* _TASK TO COMPLETE_
Using the listing below, copy exactly the lines from the one containing "Answer in <instances>...</instances>. Segment" to the one containing "Answer in <instances>...</instances>. Trace", both lines included, and no others.

* _RECORDS PROVIDED_
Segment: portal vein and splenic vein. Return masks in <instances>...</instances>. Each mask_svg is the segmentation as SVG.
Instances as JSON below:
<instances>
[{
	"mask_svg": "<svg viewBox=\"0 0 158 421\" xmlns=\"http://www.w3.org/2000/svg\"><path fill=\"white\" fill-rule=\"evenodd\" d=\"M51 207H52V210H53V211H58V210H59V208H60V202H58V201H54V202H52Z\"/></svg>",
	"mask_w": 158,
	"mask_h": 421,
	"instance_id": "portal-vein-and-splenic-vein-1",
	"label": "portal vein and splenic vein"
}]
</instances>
==
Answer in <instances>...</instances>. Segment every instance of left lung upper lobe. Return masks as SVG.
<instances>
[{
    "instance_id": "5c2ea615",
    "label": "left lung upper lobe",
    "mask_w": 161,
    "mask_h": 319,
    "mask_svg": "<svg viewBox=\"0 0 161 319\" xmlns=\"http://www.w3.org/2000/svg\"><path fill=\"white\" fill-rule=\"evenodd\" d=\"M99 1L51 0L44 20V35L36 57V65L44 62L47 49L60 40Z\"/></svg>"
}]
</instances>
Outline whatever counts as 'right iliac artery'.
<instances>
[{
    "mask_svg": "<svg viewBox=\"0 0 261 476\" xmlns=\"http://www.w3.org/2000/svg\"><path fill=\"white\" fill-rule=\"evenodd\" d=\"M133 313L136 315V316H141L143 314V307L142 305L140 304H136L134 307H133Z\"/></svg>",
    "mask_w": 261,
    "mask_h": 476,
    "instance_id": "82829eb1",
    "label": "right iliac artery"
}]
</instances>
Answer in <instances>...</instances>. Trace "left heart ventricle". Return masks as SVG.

* _RESULT BELOW_
Answer in <instances>...</instances>. Segment every instance of left lung upper lobe. Return masks as SVG.
<instances>
[{
    "instance_id": "5c2ea615",
    "label": "left lung upper lobe",
    "mask_w": 161,
    "mask_h": 319,
    "mask_svg": "<svg viewBox=\"0 0 161 319\" xmlns=\"http://www.w3.org/2000/svg\"><path fill=\"white\" fill-rule=\"evenodd\" d=\"M99 1L51 0L44 20V35L36 57V65L44 62L47 49L60 40Z\"/></svg>"
}]
</instances>
Outline whatever counts as 'right iliac artery'.
<instances>
[{
    "mask_svg": "<svg viewBox=\"0 0 261 476\" xmlns=\"http://www.w3.org/2000/svg\"><path fill=\"white\" fill-rule=\"evenodd\" d=\"M133 313L136 315V316H141L143 314V307L142 305L140 304H136L134 307H133Z\"/></svg>",
    "mask_w": 261,
    "mask_h": 476,
    "instance_id": "82829eb1",
    "label": "right iliac artery"
}]
</instances>
Answer in <instances>...</instances>. Trace "left heart ventricle". Return masks as SVG.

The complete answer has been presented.